In Naples, in the summer of 1958, in discussing the most powerful men in the world
with Leonard Lyons, the expatriate Charles Luciano had said: “A U.S. Senator can make more trouble, day in and day out, than anyone else.” The condition as stated then had not changed perceptibly a year later.
Fourteen
WHEN LIEUTENANT GENERAL NILS JORGENSON had awakened that morning, a celebrant of his fortieth anniversary in the United States Army, he had been euphoric. When he left the office of the Secretary and the further presence of the Army’s Congressional liaison officer, he was dismayed, cholerically angry, but mostly horrified. The general was a good man and a brave man. He locked the doors when he and Marco were alone in his office, then demanded that Marco confirm or deny that Marco had planned to request a court-martial of himself to enforce a public investigation of circumstances involving a Medal of Honor man. Marco confirmed it. The general felt it necessary to tell Marco that he had known Marco’s father and grandfather. He asked Marco what he had to say.
“Sir, there is only one person in the world with whom I have discussed this course and that was Raymond Shaw himself, at his apartment last night, and it was Shaw, sir, who urged the course and originated the conception. May I ask who has made this accusation to the Secretary, sir? I cannot understand how—”
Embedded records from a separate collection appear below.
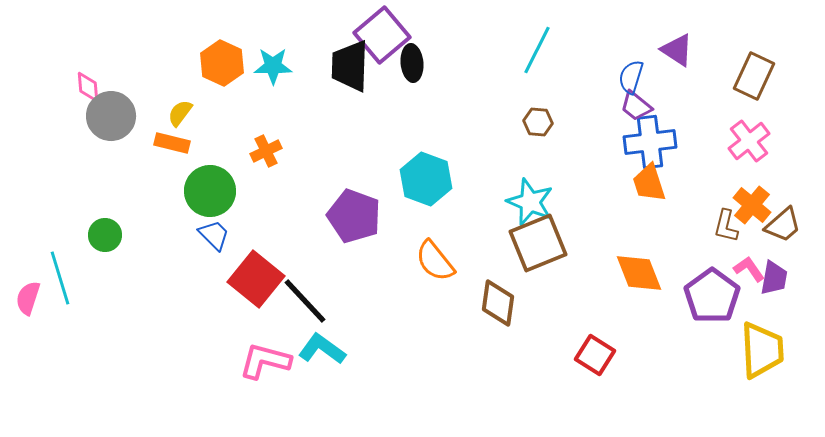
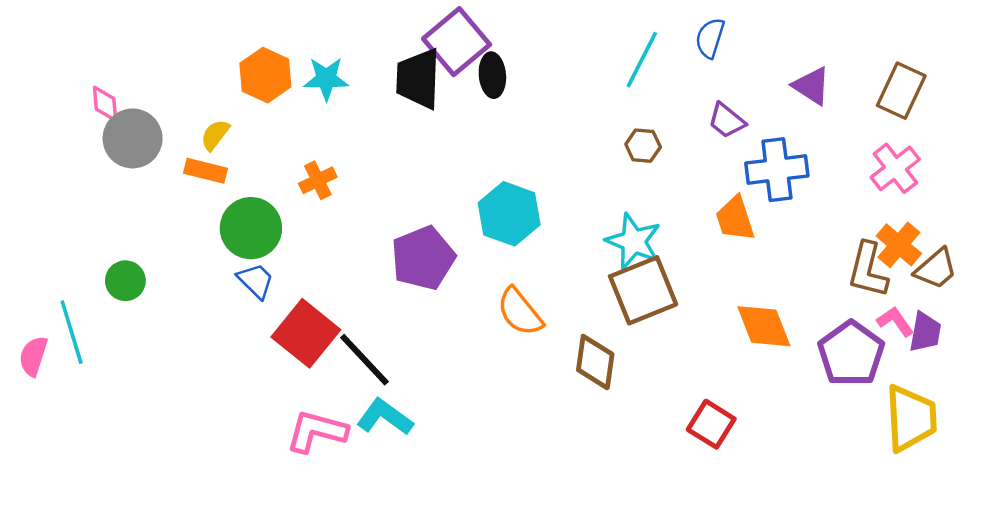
purple triangle: (677, 50) -> (812, 86), moved
blue semicircle: (631, 77) -> (710, 38), moved
purple trapezoid: (636, 106) -> (727, 121), moved
orange trapezoid: (649, 183) -> (735, 219), moved
purple pentagon: (354, 216) -> (423, 258), turned 30
brown L-shape: (726, 226) -> (868, 270), size x1.4

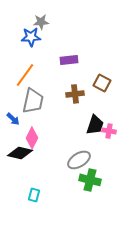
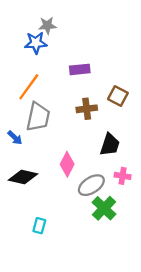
pink cross: (109, 131) -> (123, 176), moved
pink diamond: (32, 138) -> (67, 164), moved
green cross: (90, 180) -> (104, 208), turned 30

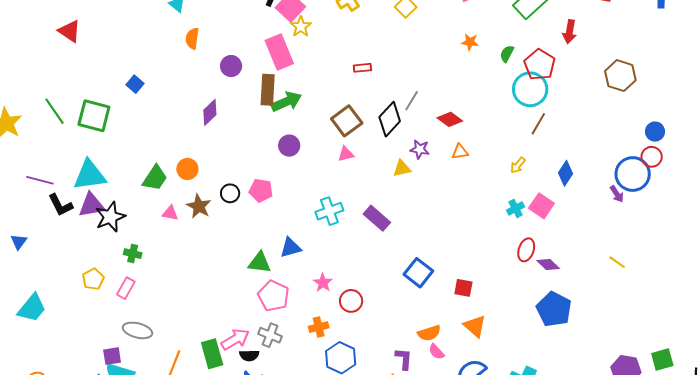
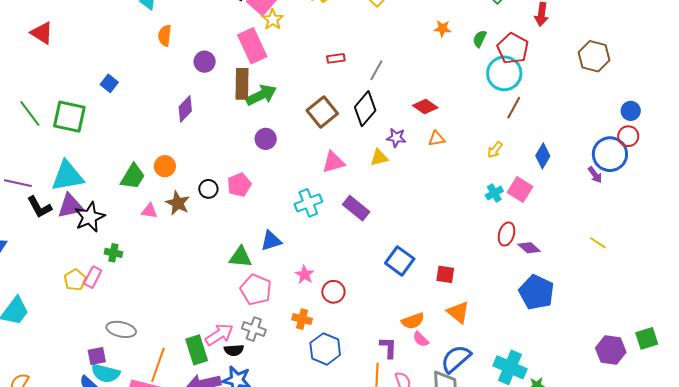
gray line: (412, 101) -> (376, 70), moved
pink triangle: (346, 154) -> (333, 162), moved, size x1.4
pink pentagon: (261, 190) -> (239, 185), turned -30
pink rectangle: (126, 288) -> (93, 277), moved
orange cross: (319, 327) -> (302, 319), turned 30

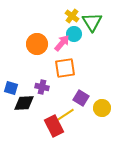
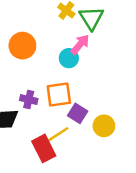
cyan circle: (74, 34) -> (69, 58), moved
pink arrow: (62, 43) -> (80, 44), moved
orange square: (65, 68) -> (59, 95), moved

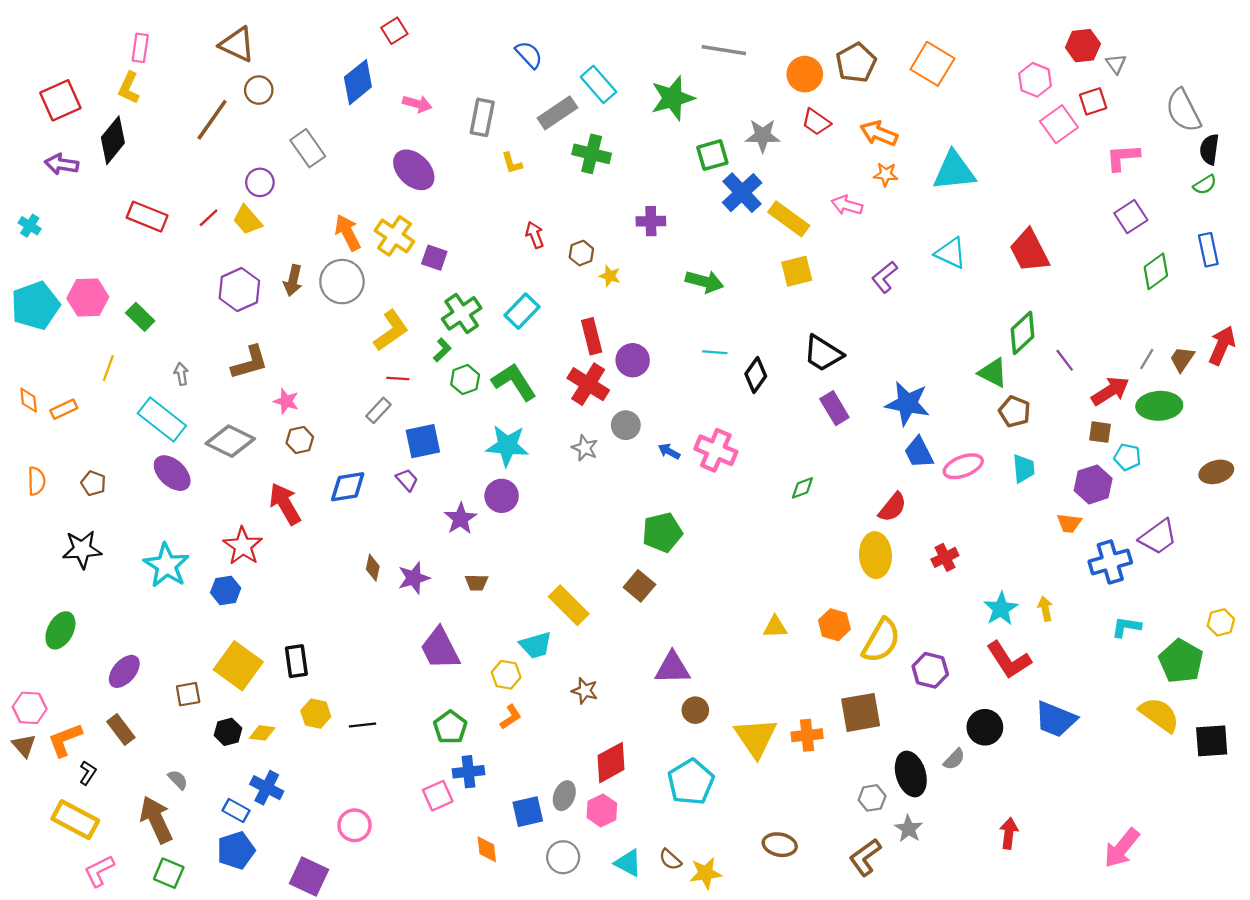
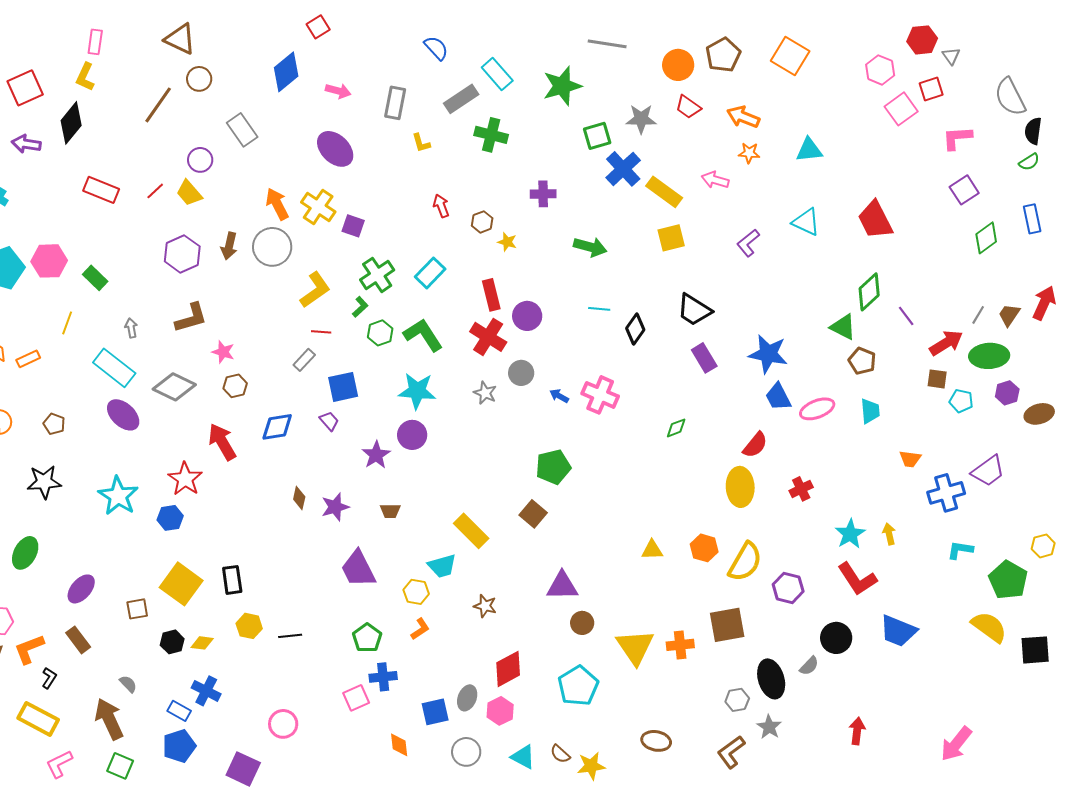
cyan triangle: (954, 171) -> (809, 150), size x0.7
purple hexagon: (1093, 484) -> (1007, 393), moved, size x0.7

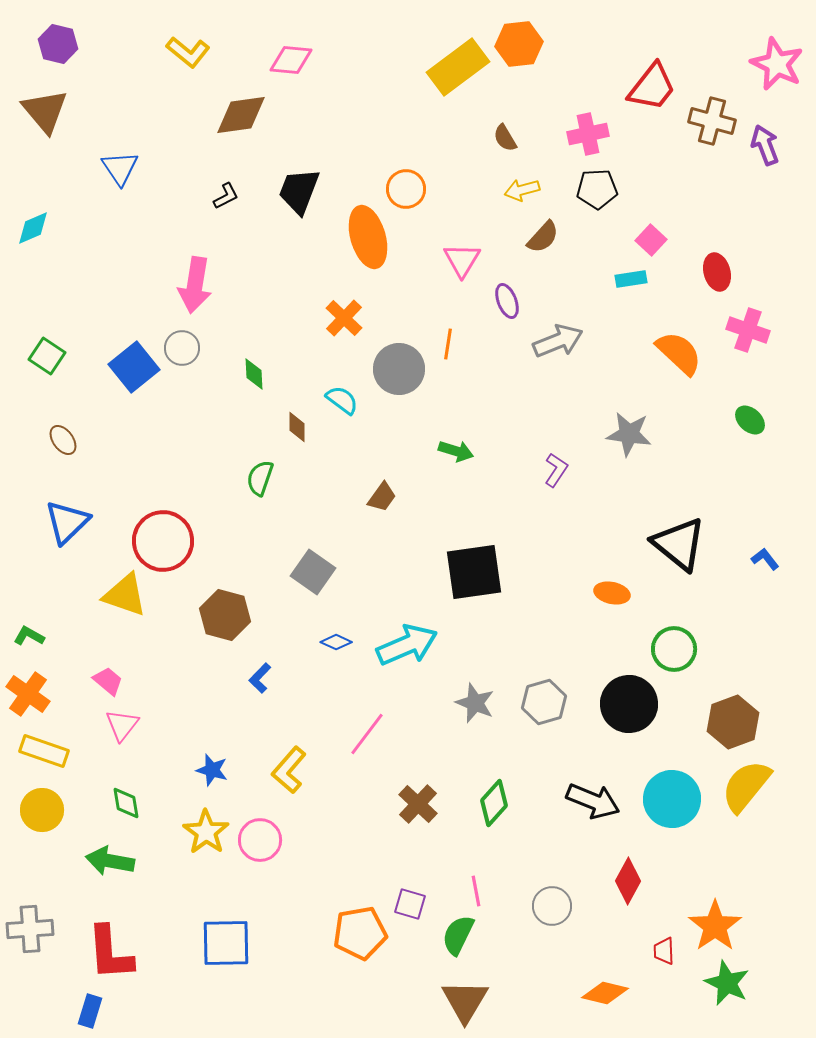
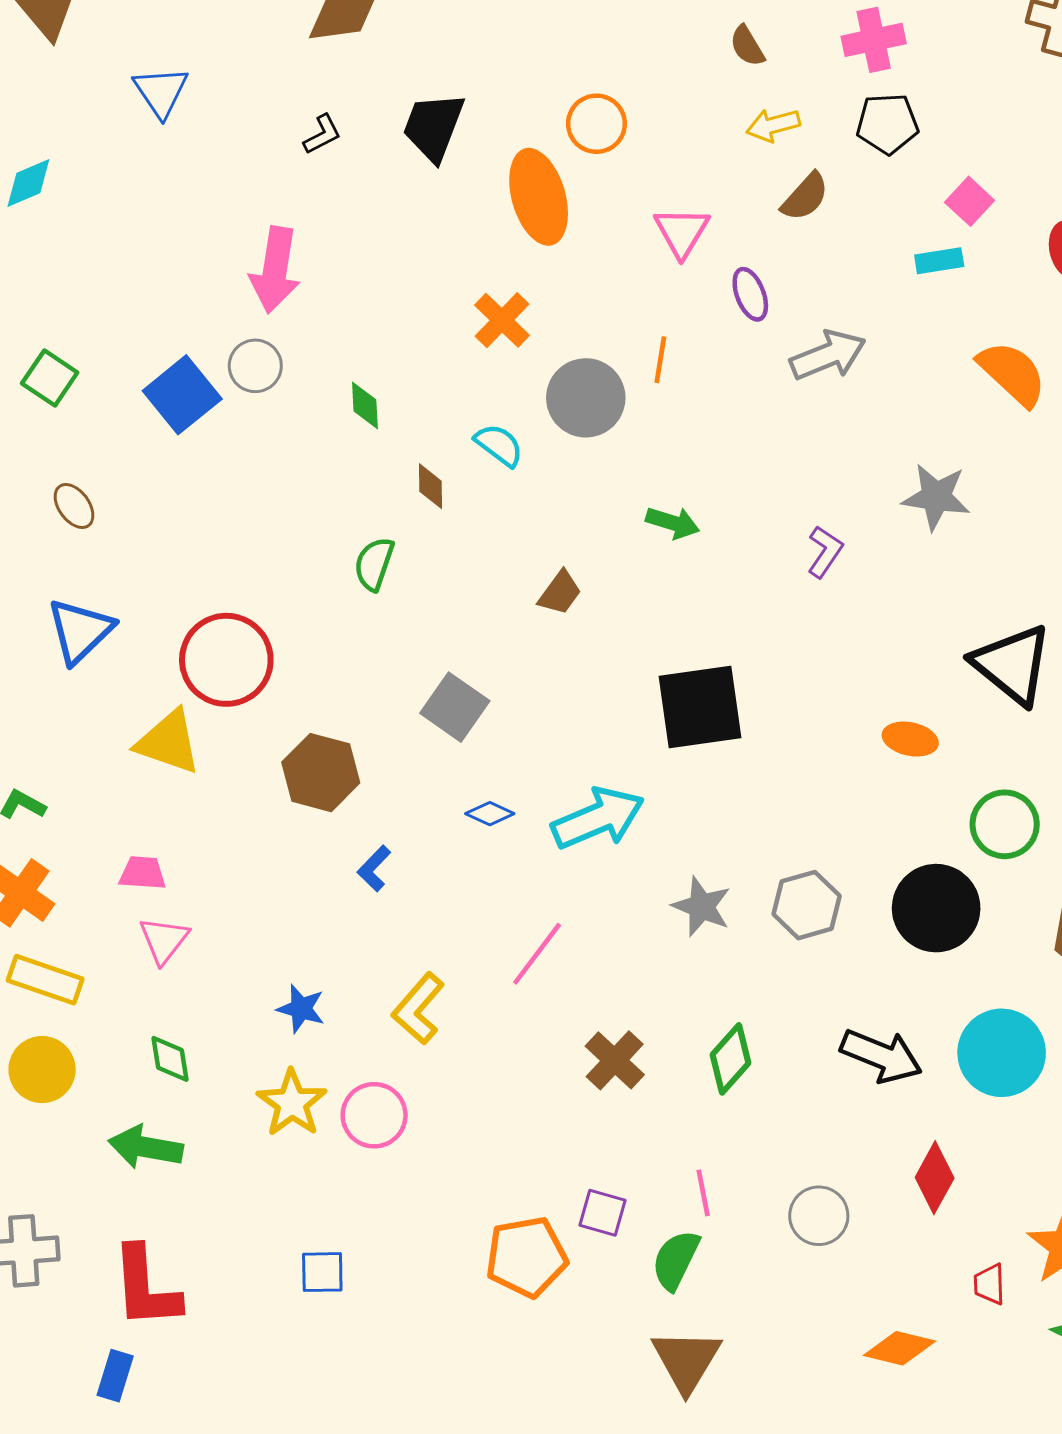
pink trapezoid: (108, 681) -> (143, 873), turned -36
blue square: (226, 943) -> (322, 1272), size x0.6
“Senator John Yerkes Iselin made the accusation, Major. Now—I offer you this because of your record and the record of your family. I offer you the opportunity to resign from the Army.”
“I cannot resign, sir. It is my belief, sir, that the Medal of Honor is being used as an enemy weapon. I—if the general will understand—I see this as my duty, sir.”
The general walked to the window. He looked out at the river for a long time. He went to a casual chair and sat down and he leaned far, far forward, almost bent double, staring at the floor for a long time. He went to his desk and took a chewed and battered-looking pipe from its top drawer, plugged tobacco into it, lighted it, and smoked furiously, staring out of the window again. Then he went back to the desk and sat down to stare across at Marco.
“You not only will not get the court-martial but I am advising you that you will have no rights of any kind.” He snorted with disgust. “On my fortieth anniversary in the Army I find myself telling an American officer that he will have no rights of any kind.”